Automatically Merging Evolving Goal Models
Senior Honors Thesis by Yilin Lucy Wang

Lucy completed her seniors honors thesis with Prof. Grubb and received highest honors! This thesis (see abstract below) came out of the work she started as a SURF student in the summer of 2019. Lucy’s thesis proposal was accepted to the ACM Student Research Competition at the 51st ACM Technical Symposium on Computer Science Education (SIGCSE’20). Unfortunitely, due to COVID-19, SIGCSE’20 was cancelled and Lucy was unable to present her work, but her abstract does appear in the SIGCSE Proceedings.

A chapter of Lucy’s thesis formed the basis for the RE@Next paper she co-authored with Prof. Grubb, entitled Towards a General Solution for Layout of Visual Goal Models with Actors.

Thesis Abstract: Goal models help stakeholders make trade-off decisions in the early stages of project development. While these approaches have significant analysis capabilities, they have yet to see broad industrial adoption, with the construction of scalable large realistic goal models acting as a significant barrier. Recent work suggests creating models piecemeal, and then merging them together.
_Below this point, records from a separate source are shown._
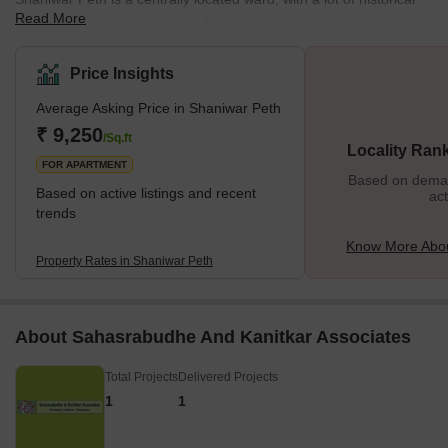
Read More
significance, along the Mutha River in Pune. It is primarily a
residential locality with pockets of commercial activity which
mainly revolve around printing and publishing. What's Great
Price Insights
About Shaniwar Peth? Shaniwar Peth has a lot going for it. It has
Average Asking Price in Shaniwar Peth
plenty of good schools, robust healthcare, and easy access to the
rest of the city and is overall a very clean and safe neighbourhood
₹ 9,250
/Sq.ft
Locality Ran
to live
FOR APARTMENT
Based on demand
Based on active listings and recent
act
trends
Know More Abou
Property Rates in Shaniwar Peth
About Sahasrabudhe And Kanitkar Associates
Total Projects
Delivered Projects
1
1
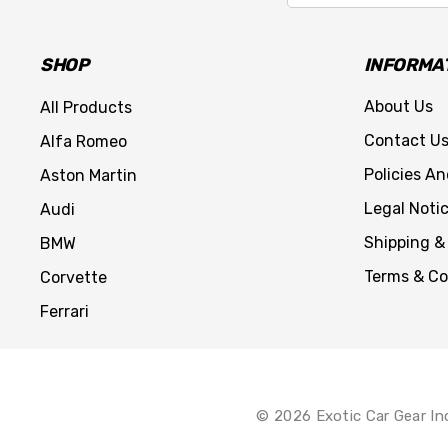
SHOP
INFORMA
About Us
All Products
Contact U
Alfa Romeo
Policies A
Aston Martin
Legal Noti
Audi
Shipping &
BMW
Terms & Co
Corvette
Ferrari
© 2026 Exotic Car Gear In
This merge algorithm has only been demonstrated manually and is time consuming due to unnecessary repetition, as well as deferring all decisions to the user. We aim to automate the majority of the merge algorithm. We divide this project into two parts: (1) merging the content of goal models, and (2) automatically creating a visual representation of the merged model.
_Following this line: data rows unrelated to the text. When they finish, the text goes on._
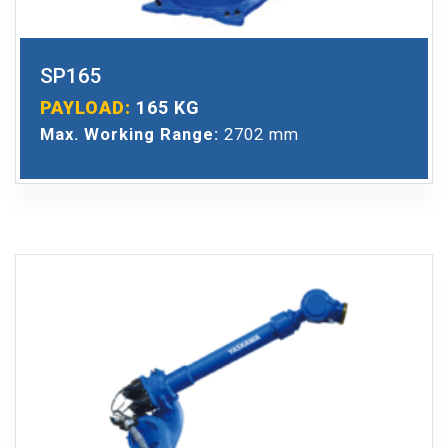
SP165
PAYLOAD:
165 KG
Max. Working Range:
2702 mm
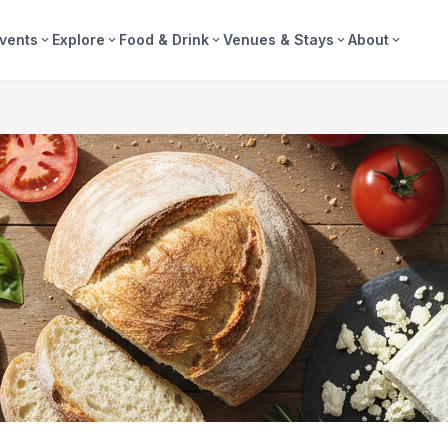
vents
Explore
Food & Drink
Venues & Stays
About
expand_more
expand_more
expand_more
expand_more
expand_more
We extend prior work on evolving goal models by considering both untimed and timed models in our merge. Using a motivating example, we discuss how we handle conflicts between node names and types as well as conflicts across multiple time scales. We improve the original algorithm by simplifying evolving functions described over multiple intervals, where possible, and prove the correctness of these changes.
For the visual representation, we present and implement an automatic layout algorithm. Over the last decade, researchers have used force-directed algorithms, specifically GraphViz, to layout goal models and have called for improved layout algorithms to better accommodate the unique challenges presented by actor-based models. We extend a force-directed algorithm to include goal-model heuristics, and independently arrived at a domain-specific version of a generic layout algorithm for undirected compound graphs. For initial validation of the effectiveness and scalability of our algorithm, we implement our approach in BloomingLeaf, a goal model analysis tool.
Initial results are promising; yet, further collaboration and validation across the various goal modeling approaches (e.g., GRL, iStar, Tropos) is required before we can recommend our approach to be adopted in tooling.